═════ Recorded data

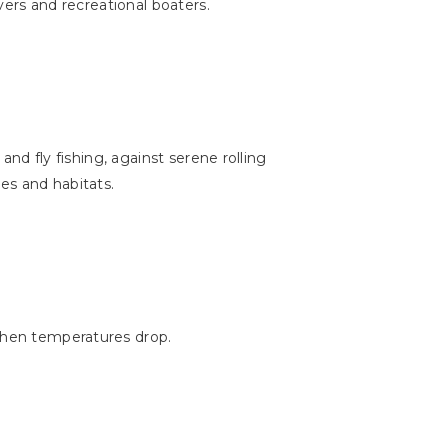
ivers and recreational boaters.
and fly fishing, against serene rolling
ies and habitats.
when temperatures drop.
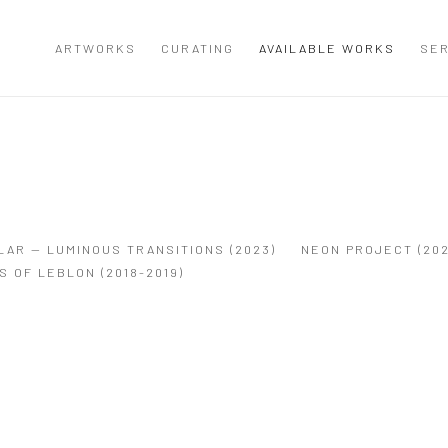
ARTWORKS
CURATING
AVAILABLE WORKS
SER
LAR — LUMINOUS TRANSITIONS (2023)
NEON PROJECT (202
S OF LEBLON (2018-2019)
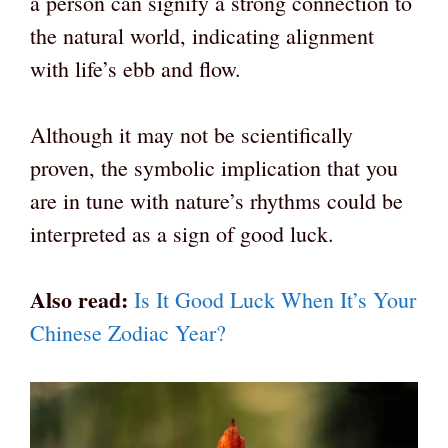
a person can signify a strong connection to
the natural world, indicating alignment
with life’s ebb and flow.
Although it may not be scientifically
proven, the symbolic implication that you
are in tune with nature’s rhythms could be
interpreted as a sign of good luck.
Also read:
Is It Good Luck When It’s Your
Chinese Zodiac Year?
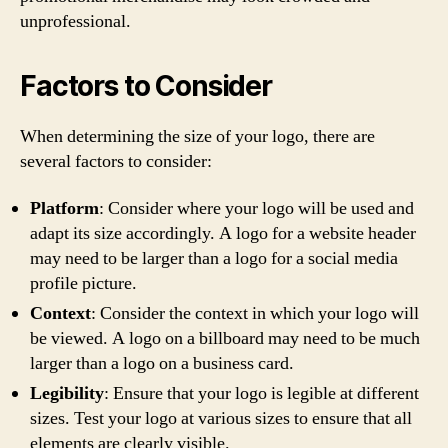
unprofessional.
Factors to Consider
When determining the size of your logo, there are
several factors to consider:
Platform
: Consider where your logo will be used and
adapt its size accordingly. A logo for a website header
may need to be larger than a logo for a social media
profile picture.
Context
: Consider the context in which your logo will
be viewed. A logo on a billboard may need to be much
larger than a logo on a business card.
Legibility
: Ensure that your logo is legible at different
sizes. Test your logo at various sizes to ensure that all
elements are clearly visible.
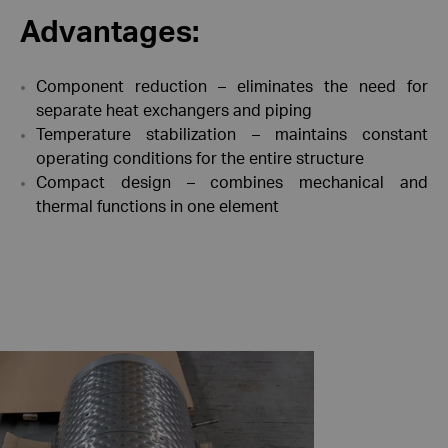
Advantages:
Component reduction – eliminates the need for
separate heat exchangers and piping
Temperature stabilization – maintains constant
operating conditions for the entire structure
Compact design – combines mechanical and
thermal functions in one element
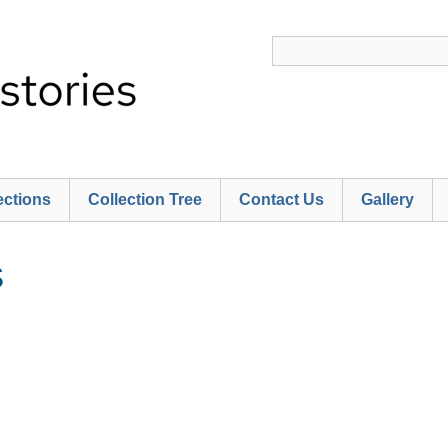
ections
Collection Tree
Contact Us
Gallery
S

══════════

#### What is required:
If a line in the data above includes the string "that", copy it.

#### Response below:
proven, the symbolic implication that you
: Ensure that your logo is legible at different
sizes. Test your logo at various sizes to ensure that all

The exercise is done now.